Херман вновь воздел – теперь обе руки – долу, и словно бы в ответ на заклинания седобородого колдуна в небе над площадью в гигантскую воронку собрались сизые, ежесекундно темнеющие тучи и закрутились в ней.
– Аааааааааааа! – ответила площадь.
– Каков молодец, – несколько удивленно сказал Красин; на резко очерченном, медальном лице Красина появилась недоверчивая и кривая, словно бы у Кати, улыбочка. – Да он тучи может вызывать. – Красин привычно огладил бородку. – Его бы прошлым летом сюда, когда во всей губернии стояла засуха. Да-с. Понапрасну богатырская силушка пропадает.
– Vous êtes toujours avec ses blagues![25] – Катя, не смотря на высказанное недовольство, интуитивно прижалась к Красину, потому что р-раз – дунул ветер по площади! Полетели шляпы и шляпки. Красин и не думал отпускать Катину руку, а шляпку ее поймал другой рукой, выронив трость; тут же трость поднял.
Первые тяжелые капли дождя упали на толпу.
– Не извольте беспокоиться, Катерина Борисовна, – прежним своим ерническим тоном произнес Красин. – Я не позволю вам улететь. Да-с. Не позволю. Во всяком случае, не позволю улететь без меня. – Капли продолжали падать, и Красин быстро заговорил по-другому и – по-французски, чтобы быстрее послушалась Катя, и – тихонько, чтобы не разобрали стоявшие рядом: – Là-bas ... Il faut aller vite! Dépêchez-vous![26]
Катя быстро взглянула на Красина, и они начали протискиваться сквозь толпу.
– Час пробил, господа! – закричал тут Херман громовым голосом, перекрывая крики толпы, шум от движения тысяч ног, короткие недалекие свистки паровых машин, перекрывая сам ветер, уже вовсю свистящий над головами. – Сейчас или никогда! To be or not to be![27]
Тропический ливень обрушился на людей сверху, как каменная плита. Предусмотрительный Красин уже стоял под каким-то крохотным фронтончиком на другой стороне улицы возле запертой железной двери. Вообще-то в толпе прижиматься к стенам нельзя – сомнут. Но перед этой дверью оказалось еще и некое подобие портика; все это напоминало вход в склеп. И небольшой, в пару дюймов, каменный выступ надежно прикрыл Красина с Катей от бегущей толпы. Красин закрывал собой и прижимал к двери Катю, которая, надо тут признать, ничуть не испугалась. Ничуть, значит, не оказалась Катя напуганной дьявольскими действиями прибывшего мессии.

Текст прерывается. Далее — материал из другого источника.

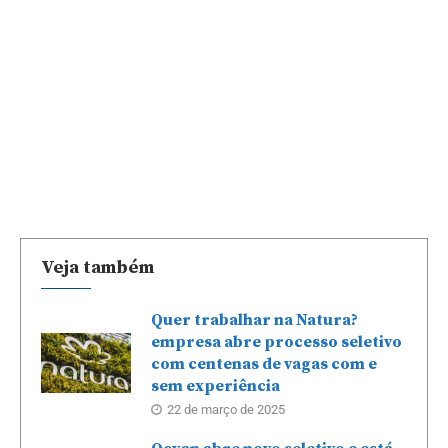
Veja também
Quer trabalhar na Natura?
empresa abre processo seletivo
com centenas de vagas com e
sem experiência
22 de março de 2025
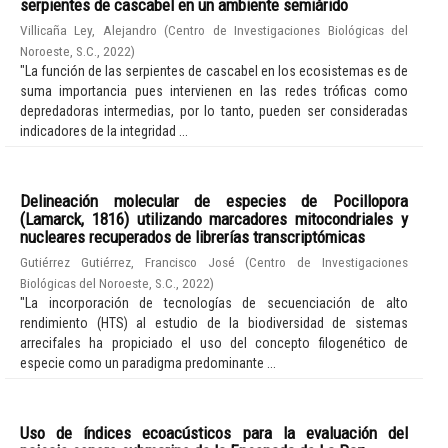
serpientes de cascabel en un ambiente semiárido
Villicaña Ley, Alejandro
(
Centro de Investigaciones Biológicas del
Noroeste, S.C.
,
2022
)
"La función de las serpientes de cascabel en los ecosistemas es de
suma importancia pues intervienen en las redes tróficas como
depredadoras intermedias, por lo tanto, pueden ser consideradas
indicadores de la integridad ...
Delineación molecular de especies de Pocillopora
(Lamarck, 1816) utilizando marcadores mitocondriales y
nucleares recuperados de librerías transcriptómicas
Gutiérrez Gutiérrez, Francisco José
(
Centro de Investigaciones
Biológicas del Noroeste, S.C.
,
2022
)
"La incorporación de tecnologías de secuenciación de alto
rendimiento (HTS) al estudio de la biodiversidad de sistemas
arrecifales ha propiciado el uso del concepto filogenético de
especie como un paradigma predominante ...
Uso de índices ecoacústicos para la evaluación del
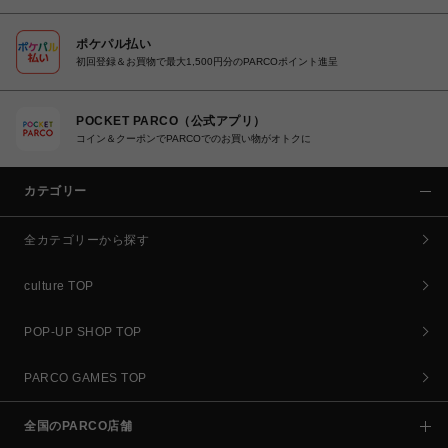
ポケパル払い
初回登録＆お買物で最大1,500円分のPARCOポイント進呈
POCKET PARCO（公式アプリ）
コイン＆クーポンでPARCOでのお買い物がオトクに
カテゴリー
全カテゴリーから探す
culture TOP
POP-UP SHOP TOP
PARCO GAMES TOP
全国のPARCO店舗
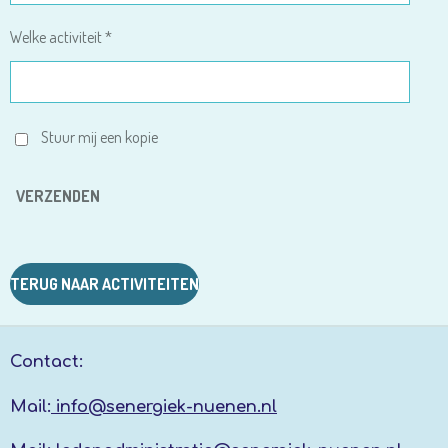
Welke activiteit *
Stuur mij een kopie
VERZENDEN
TERUG NAAR ACTIVITEITEN
Contact:
Mail:
info@senergiek-nuenen.nl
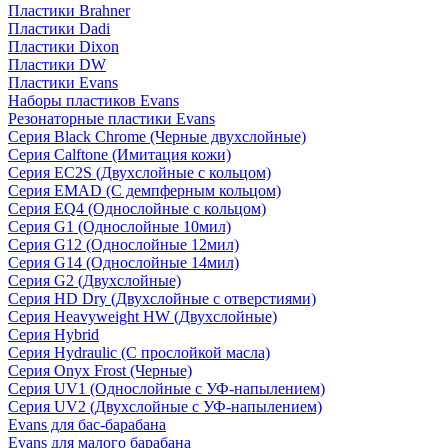
Пластики Brahner
Пластики Dadi
Пластики Dixon
Пластики DW
Пластики Evans
Наборы пластиков Evans
Резонаторные пластики Evans
Серия Black Chrome (Черные двухслойные)
Серия Calftone (Имитация кожи)
Серия EC2S (Двухслойные с кольцом)
Серия EMAD (С демпферным кольцом)
Серия EQ4 (Однослойные с кольцом)
Серия G1 (Однослойные 10мил)
Серия G12 (Однослойные 12мил)
Серия G14 (Однослойные 14мил)
Серия G2 (Двухслойные)
Серия HD Dry (Двухслойные с отверстиями)
Серия Heavyweight HW (Двухслойные)
Серия Hybrid
Серия Hydraulic (С прослойкой масла)
Серия Onyx Frost (Черные)
Серия UV1 (Однослойные с УФ-напылением)
Серия UV2 (Двухслойные с УФ-напылением)
Evans для бас-барабана
Evans для малого барабана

– C'est génial! Il est un magicien! Il a déclenché une tempête![28] – Катя говорила в спину Красину, и злобно щерящийся Красин, то и дело отпихивая от себя людские руки и плечи, не понял великого смысла своей и Катиной прозорливости, не понял и согласился: – Да-с! Несомненно! – И добавил: – Сейчас все разбегутся, и дождь тут же закончится, уверяю вас. Волшебство немедля заканчивается в отсутствие зрителей.
– Comment savez-vous? Vous êtes un magicien, lui aussi?[29] – хихикала Катя, не огорчившаяся даже потерею веера.
– А как же-с! Не извольте сомневаться! Волшебники мы! – отвечал Красин.
Оба они, не смотря на прикрывающий их фронтончик, уже промокли до костей.
– Кру-угооом! – раздалась минутой раньше далекая команда, – Бе-егоом!... – И из-за пакгаузов, словно бы отраженное, послышалось: – Ррысьюююю… Марш! Марш!
Жандармов в секунду не стало на площади.
Посреди же площади вдруг оказался Полубояров верхом на вороной кобыле. Во фраке, но без слетевшего давно котелка, с развевающимися по ветру волосами и вылезшими из-под панталонов белыми штрипками подштанников он казался сбежавшим из своего желтого дома пациентом. Полубояров махал рукой, словно бы Суворов во время сражения, и кричал – слышно не было ни единого слова. Кобыла вдруг подбросила обе задние ноги, словно брыкающийся осел, копыта ударили в спину женщине, та неслышно в шуме ливня вскрикнула, взмахнула руками и упала ничком.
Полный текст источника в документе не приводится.